FDA Communication During Submission Review

• Pre-submission meeting Types

  • Informal Meeting:

    • Ask FDA for advice on gathering pre- clinical data or for investigational plan.

  • Formal Meetings:

    • Determination Meeting: Discuss types of valid scientific evidence necessary.

    • Agreement Meetings: Reach agreement regarding investigational plan (clinical protocol).

• Refuse to Accept Policy for 510(k)s

  • Guidance doc (checklist) that lays out criteria FDA uses in assessing whether a 510(k) meets minimum acceptability threshold and will be accepted for a review.

  • FDA has 15 days to complete its review and notify if the file is administratively complete.

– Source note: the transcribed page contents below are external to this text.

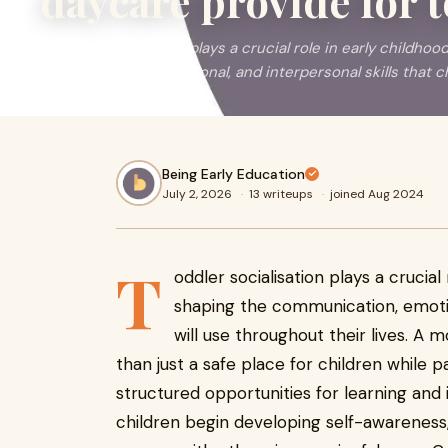
daycare provide for t
Toddler socialisation plays a crucial role in early childh
communication, emotional, and interpersonal skills that chil
Being Early Education
July 2, 2026
·
13 writeups
·
joined Aug 2024
T
oddler socialisation plays a crucia
shaping the communication, emotion
will use throughout their lives. A
than just a safe place for children while p
structured opportunities for learning and 
children begin developing self-awareness,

  • If not complete, FDA will reject, and process starts over. 15-day clock starts over as well.

  • FDA substantive review clock begins on receipt of acceptance or on receipt of most recent information (their clock stops when we are answering questions).

• Acceptance Reviews for PMAs

  • 15 days to complete acceptance review (application completeness).

  • 45 days to complete filing review (basic adequacy of PMA technical elements).

  • FDA substantive review clock begins on receipt of acceptance or on receipt of most recent information (their clock stops when we are answering questions).